Elucidation of the surface pathways over MnOX based 3D printed monoliths for the catalytic oxidation of toluene: In-situ DRIFTS measurements

This study provides a pioneering analysis of the surface reaction pathway during the catalytic oxidation of toluene on MnO_X-based 3D-printed monolithic catalysts. Four monoliths, including green monolith (support), CeO_X, MnO_X and MnCeO_X, were evaluated by DRIFT spectroscopy. These in-situ measurements allow us to elucidate the reaction pathways as a function of its surface compositions.

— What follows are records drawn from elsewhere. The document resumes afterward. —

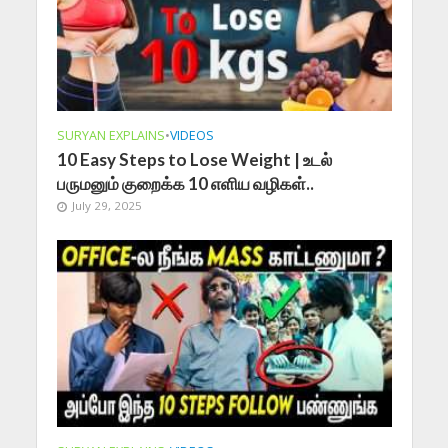
SURYAN EXPLAINS
•
VIDEOS
10 Easy Steps to Lose Weight | உடல்
பருமனும் குறைக்க 10 எளிய வழிகள்..
July 29, 2025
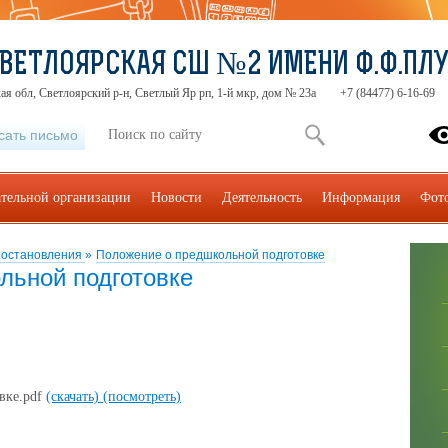
ВЕТЛОЯРСКАЯ СШ №2 ИМЕНИ Ф.Ф.ПЛ
ая обл, Светлоярский р-н, Светлый Яр рп, 1-й мкр, дом № 23а
+7 (84477) 6-16-69
сать письмо
ательной организации
Новости
Деятельность
Информация
Фот
постановления
»
Положение о предшкольной подготовке
льной подготовке
вке.pdf
(скачать)
(посмотреть)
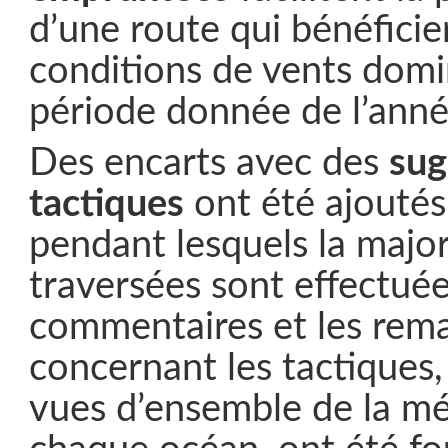
d’une route qui bénéfici
conditions de vents domi
période donnée de l’anné
Des encarts avec des
sug
tactiques
ont été ajoutés
pendant lesquels la major
traversées sont effectuée
commentaires et les rem
concernant les tactiques, 
vues d’ensemble de la m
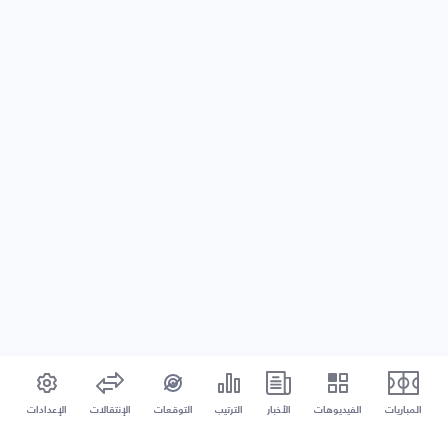
المباريات
الفيديوهات
الأخبار
الترتيب
التوقعات
الإنتقالات
الإعدادات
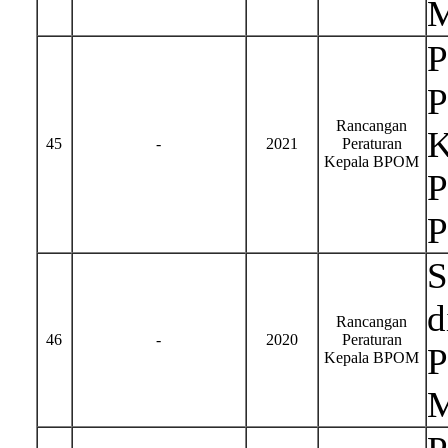
M
P
P
Rancangan
K
45
-
2021
Peraturan
Kepala BPOM
P
P
S
d
Rancangan
46
-
2020
Peraturan
P
Kepala BPOM
M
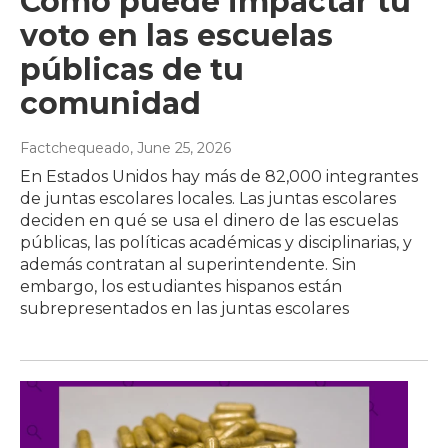
Cómo puede impactar tu
voto en las escuelas
públicas de tu
comunidad
Factchequeado
, June 25, 2026
En Estados Unidos hay más de 82,000 integrantes
de juntas escolares locales. Las juntas escolares
deciden en qué se usa el dinero de las escuelas
públicas, las políticas académicas y disciplinarias, y
además contratan al superintendente. Sin
embargo, los estudiantes hispanos están
subrepresentados en las juntas escolares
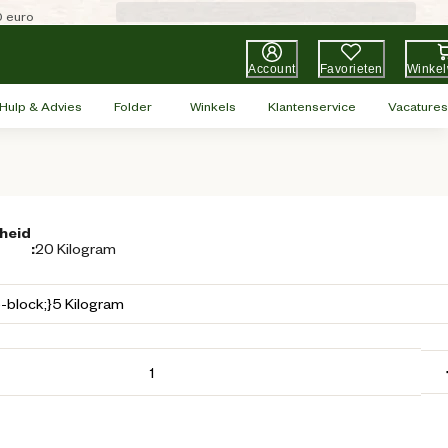
0 euro
Account
Favorieten
Winke
Hulp & Advies
Folder
Winkels
Klantenservice
Vacatures
heid
:
20 Kilogram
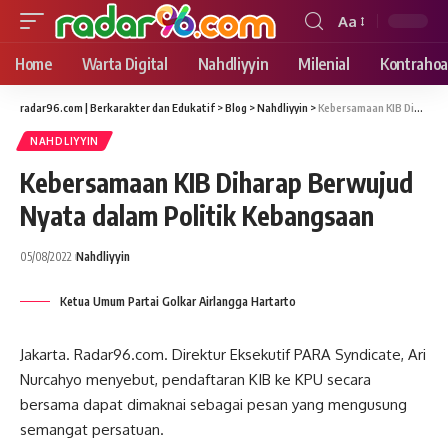
Aa
Font
Resizer
Home
Warta Digital
Nahdliyyin
Milenial
Kontrahoa
radar96.com | Berkarakter dan Edukatif
>
Blog
>
Nahdliyyin
>
Kebersamaan KIB Diharap Berwujud Nyata dalam Politik Kebangsaan
NAHDLIYYIN
Kebersamaan KIB Diharap Berwujud
Nyata dalam Politik Kebangsaan
05/08/2022
Nahdliyyin
Ketua Umum Partai Golkar Airlangga Hartarto
Jakarta. Radar96.com. Direktur Eksekutif PARA Syndicate, Ari
Nurcahyo menyebut, pendaftaran KIB ke KPU secara
bersama dapat dimaknai sebagai pesan yang mengusung
semangat persatuan.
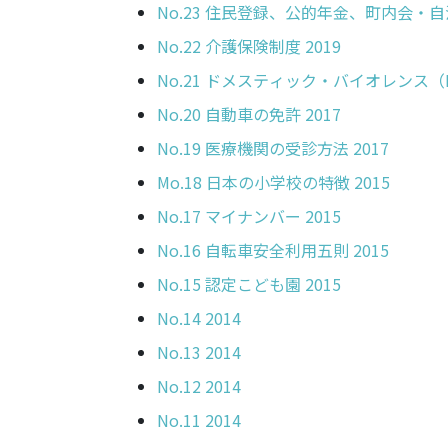
No.23 住民登録、公的年金、町内会・
No.22 介護保険制度 2019
No.21 ドメスティック・バイオレンス（D
No.20 自動車の免許 2017
No.19 医療機関の受診方法 2017
Mo.18 日本の小学校の特徴 2015
No.17 マイナンバー 2015
No.16 自転車安全利用五則 2015
No.15 認定こども園 2015
No.14 2014
No.13 2014
No.12 2014
No.11 2014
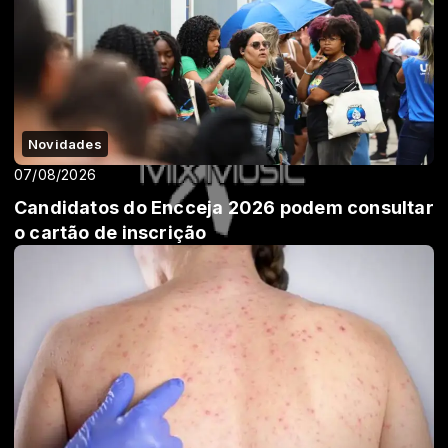
Novidades
07/08/2026
Candidatos do Encceja 2026 podem consultar
o cartão de inscrição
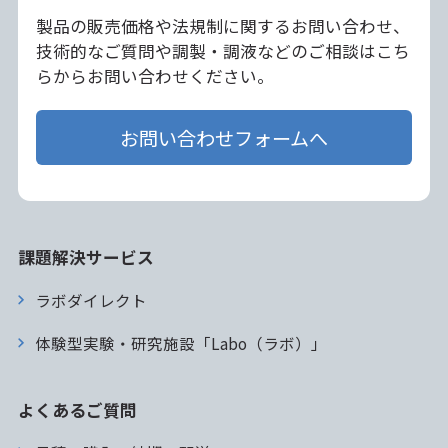
製品の販売価格や法規制に関するお問い合わせ、
技術的なご質問や調製・調液などのご相談はこち
らからお問い合わせください。
お問い合わせフォームへ
課題解決サービス
ラボダイレクト
体験型実験・研究施設「Labo（ラボ）」
よくあるご質問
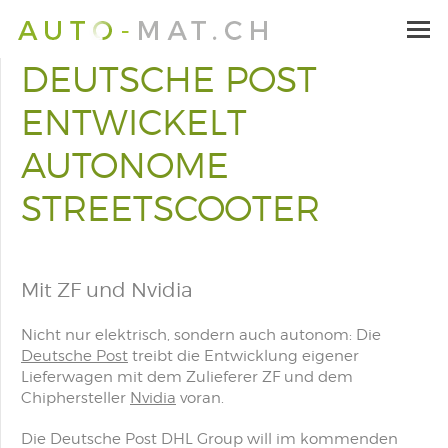
DEUTSCHE POST
ENTWICKELT
AUTONOME
STREETSCOOTER
Mit ZF und Nvidia
Nicht nur elektrisch, sondern auch autonom: Die
Deutsche Post
treibt die Entwicklung eigener
Lieferwagen mit dem Zulieferer ZF und dem
Chiphersteller
Nvidia
voran.
Die Deutsche Post DHL Group will im kommenden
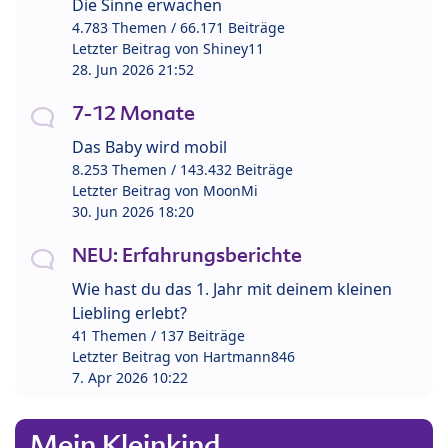
Die Sinne erwachen
4.783 Themen / 66.171 Beiträge
Letzter Beitrag von
Shiney11
28. Jun 2026 21:52
7-12 Monate
Das Baby wird mobil
8.253 Themen / 143.432 Beiträge
Letzter Beitrag von
MoonMi
30. Jun 2026 18:20
NEU: Erfahrungsberichte
Wie hast du das 1. Jahr mit deinem kleinen
Liebling erlebt?
41 Themen / 137 Beiträge
Letzter Beitrag von
Hartmann846
7. Apr 2026 10:22
Mein Kleinkind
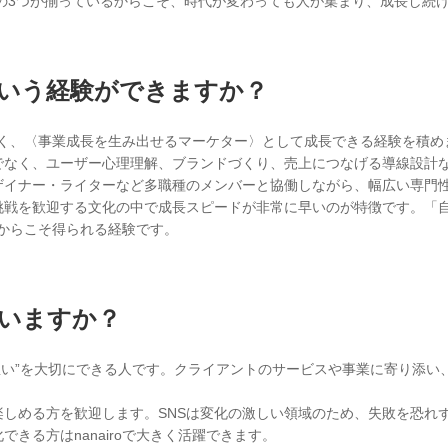
価。この3つが揃っているからこそ、時代が変わっても人が集まり、成長し
いう経験ができますか？
ではなく、〈事業成長を生み出せるマーケター〉として成長できる経験を積め
でなく、ユーザー心理理解、ブランドづくり、売上につなげる導線設計
ザイナー・ライターなど多職種のメンバーと協働しながら、幅広い専門
挑戦を歓迎する文化の中で成長スピードが非常に早いのが特徴です。「
oだからこそ得られる経験です。
いますか？
も“想い”を大切にできる人です。クライアントのサービスや事業に寄り添
楽しめる方を歓迎します。SNSは変化の激しい領域のため、失敗を恐れ
きる方はnanairoで大きく活躍できます。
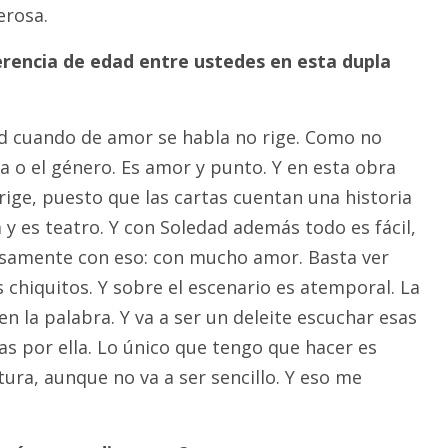
rosa.
erencia de edad entre ustedes en esta dupla
ad cuando de amor se habla no rige. Como no
aza o el género. Es amor y punto. Y en esta obra
rige, puesto que las cartas cuentan una historia
a y es teatro. Y con Soledad además todo es fácil,
isamente con eso: con mucho amor. Basta ver
os chiquitos. Y sobre el escenario es atemporal. La
n la palabra. Y va a ser un deleite escuchar esas
s por ella. Lo único que tengo que hacer es
ltura, aunque no va a ser sencillo. Y eso me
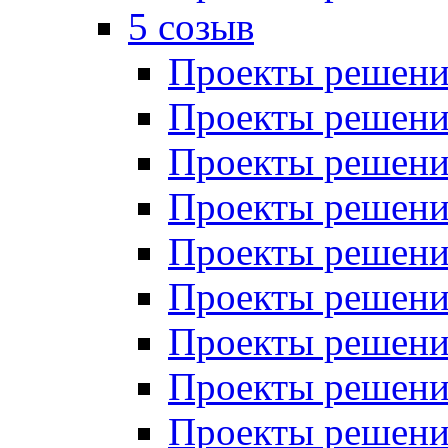
5 созыв
Проекты решений
Проекты решений
Проекты решений
Проекты решений
Проекты решений
Проекты решений
Проекты решений
Проекты решений
Проекты решений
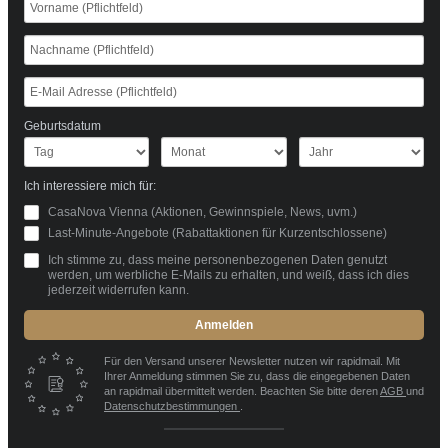
Geburtsdatum
Ich interessiere mich für:
CasaNova Vienna (Aktionen, Gewinnspiele, News, uvm.)
Last-Minute-Angebote (Rabattaktionen für Kurzentschlossene)
Ich stimme zu, dass meine personenbezogenen Daten genutzt
werden, um werbliche E-Mails zu erhalten, und weiß, dass ich dies
jederzeit widerrufen kann.
Anmelden
Für den Versand unserer Newsletter nutzen wir rapidmail. Mit
Ihrer Anmeldung stimmen Sie zu, dass die eingegebenen Daten
an rapidmail übermittelt werden. Beachten Sie bitte deren
AGB
und
Datenschutzbestimmungen
.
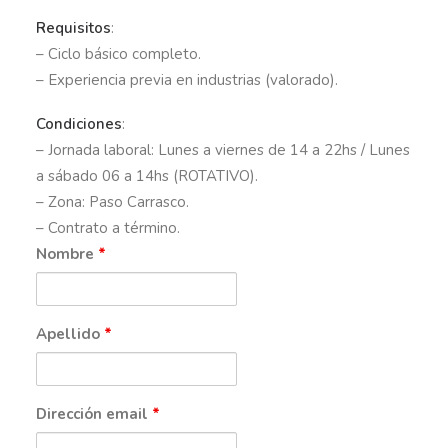
Requisitos
:
– Ciclo básico completo.
– Experiencia previa en industrias (valorado).
Condiciones
:
– Jornada laboral: Lunes a viernes de 14 a 22hs / Lunes
a sábado 06 a 14hs (ROTATIVO).
– Zona: Paso Carrasco.
– Contrato a término.
Nombre
*
Apellido
*
Dirección email
*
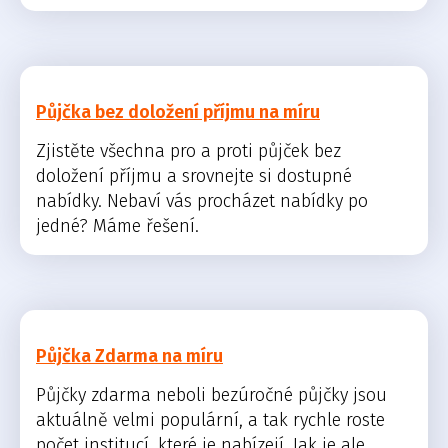
Půjčka bez doložení příjmu na míru
Zjistěte všechna pro a proti půjček bez
doložení příjmu a srovnejte si dostupné
nabídky. Nebaví vás procházet nabídky po
jedné? Máme řešení.
Půjčka Zdarma na míru
Půjčky zdarma neboli bezúročné půjčky jsou
aktuálně velmi populární, a tak rychle roste
počet institucí, které je nabízejí. Jak je ale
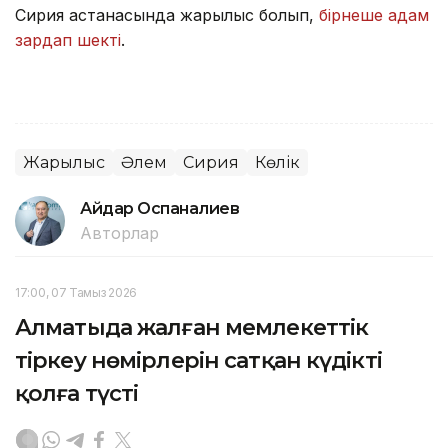
Сирия астанасында жарылыс болып,
бірнеше адам
зардап шекті
.
Жарылыс
Әлем
Сирия
Көлік
Айдар Оспаналиев
Авторлар
17:00, 07 Тамыз 2026
Алматыда жалған мемлекеттік
тіркеу нөмірлерін сатқан күдікті
қолға түсті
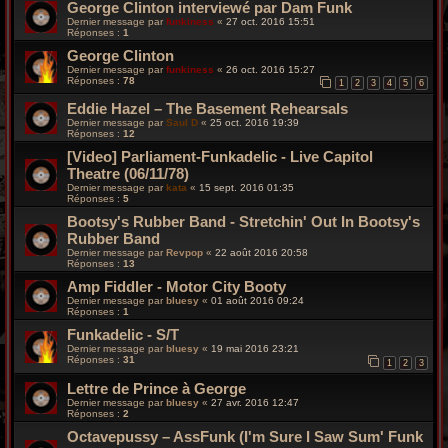
George Clinton interviewé par Dam Funk
Dernier message par
funkiness
«
27 oct. 2016 15:51
Réponses :
1
George Clinton
Dernier message par
funkiness
«
26 oct. 2016 15:27
Réponses :
78
1
2
3
4
5
6
Eddie Hazel – The Basement Rehearsals
Dernier message par
Saul D
«
25 oct. 2016 19:39
Réponses :
12
[Video] Parliament-Funkadelic - Live Capitol
Theatre (06/11/78)
Dernier message par
kata
«
15 sept. 2016 01:35
Réponses :
5
Bootsy's Rubber Band - Stretchin' Out In Bootsy's
Rubber Band
Dernier message par
Revpop
«
22 août 2016 20:58
Réponses :
13
Amp Fiddler - Motor City Booty
Dernier message par
bluesy
«
01 août 2016 09:24
Réponses :
1
Funkadelic - S/T
Dernier message par
bluesy
«
19 mai 2016 23:21
Réponses :
31
1
2
3
Lettre de Prince à George
Dernier message par
bluesy
«
27 avr. 2016 12:47
Réponses :
2
Octavepussy – AssFunk (I'm Sure I Saw Sum' Funk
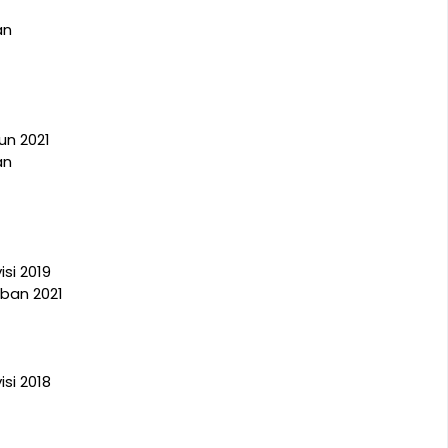
an
un 2021
an
isi 2019
aban 2021
isi 2018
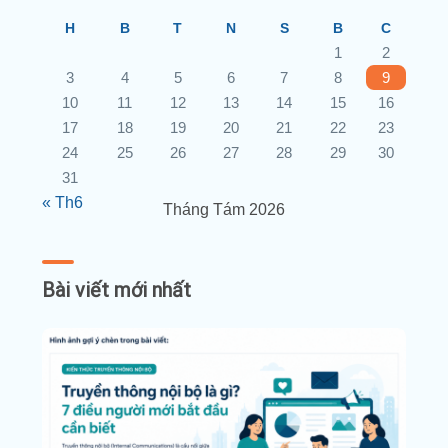
H
B
T
N
S
B
C
1
2
3
4
5
6
7
8
9
10
11
12
13
14
15
16
17
18
19
20
21
22
23
24
25
26
27
28
29
30
31
« Th6
Tháng Tám 2026
Bài viết mới nhất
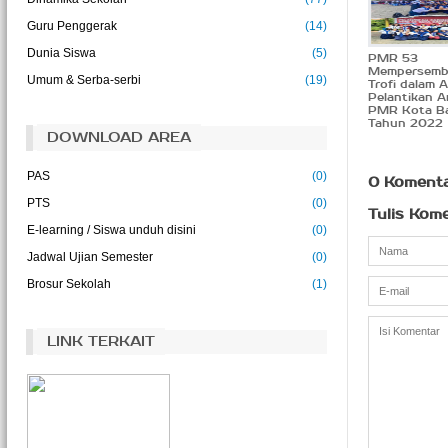
Guru Penggerak
(14)
Ilmu adalah kehidupan bagi pikiran
(Abu Bakar)
Dunia Siswa
(5)
PMR 53
Mempersemb
Umum & Serba-serbi
(19)
Trofi dalam 
Pelantikan 
PMR Kota B
Tahun 2022
DOWNLOAD AREA
PAS
(0)
0 Koment
PTS
(0)
Tulis Kom
E-learning / Siswa unduh disini
(0)
Jadwal Ujian Semester
(0)
Brosur Sekolah
(1)
LINK TERKAIT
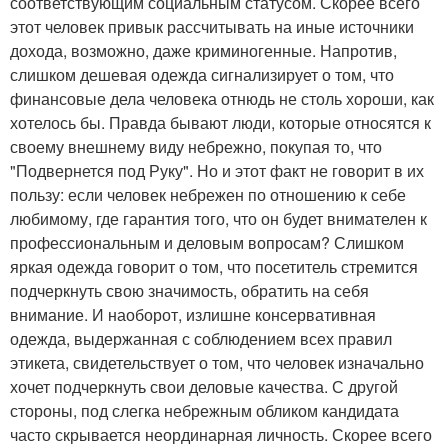
соответствующим социальным статусом. Скорее всего
этот человек привык рассчитывать на иные источники
дохода, возможно, даже криминогенные. Напротив,
слишком дешевая одежда сигнализирует о том, что
финансовые дела человека отнюдь не столь хороши, как
хотелось бы. Правда бывают люди, которые относятся к
своему внешнему виду небрежно, покупая то, что
"Подвернется под Руку". Но и этот факт не говорит в их
пользу: если человек небрежен по отношению к себе
любимому, где гарантия того, что он будет внимателен к
профессиональным и деловым вопросам? Слишком
яркая одежда говорит о том, что посетитель стремится
подчеркнуть свою значимость, обратить на себя
внимание. И наоборот, излишне консервативная
одежда, выдержанная с соблюдением всех правил
этикета, свидетельствует о том, что человек изначально
хочет подчеркнуть свои деловые качества. С другой
стороны, под слегка небрежным обликом кандидата
часто скрывается неординарная личность. Скорее всего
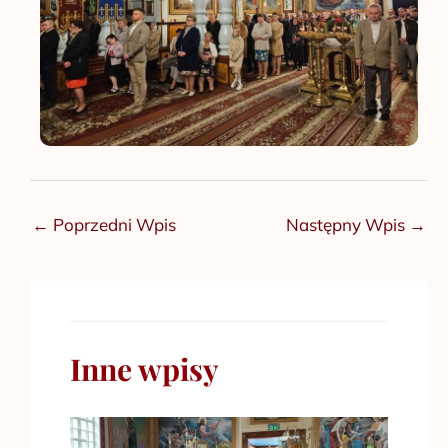
←
Poprzedni Wpis
Następny Wpis
→
Inne wpisy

Indeed, all monoliths favored the adsorption of toluene at low temperatures and the formation of several surface intermediates such as benzyl alcohol and some carboxylate species but, complete oxidation to CO₂, was only observed over the MnCeO_X at 300 °C. MnCeO_X monolith showed a mixture of Mn₃O₄ and CeO₂ crystalline phases identified by XRD and Raman with higher concentration of lattice oxygens according to XPS measurements. Thus, the presence of abundant lattice oxygen and reduced Mn and Ce species on the surface of MnCeO_X seems to be crucial for the complete oxidation of toluene. A reaction pathway has been proposed for this monolith involving the adsorption of toluene via the methyl group, followed by the sequential formation of benzyl alcohol, benzaldehyde and benzoate. The cleavage of the aromatic ring produced formate species, which were further converted to CO and CO₂. In addition, this work demonstrates that water not only competes for the same adsorption sites as toluene molecules, but also participates in the generation of reactive species, which significantly influences the overall oxidation process and the formation of intermediate species produced by the interactions of water species with organic compounds. Finally, it is important to mention that the monoliths evaluated in this work open up new opportunities for using 3D printing as a rapid and cost-effective method to enhance catalyst activity in real-world applications and decrease VOC emissions.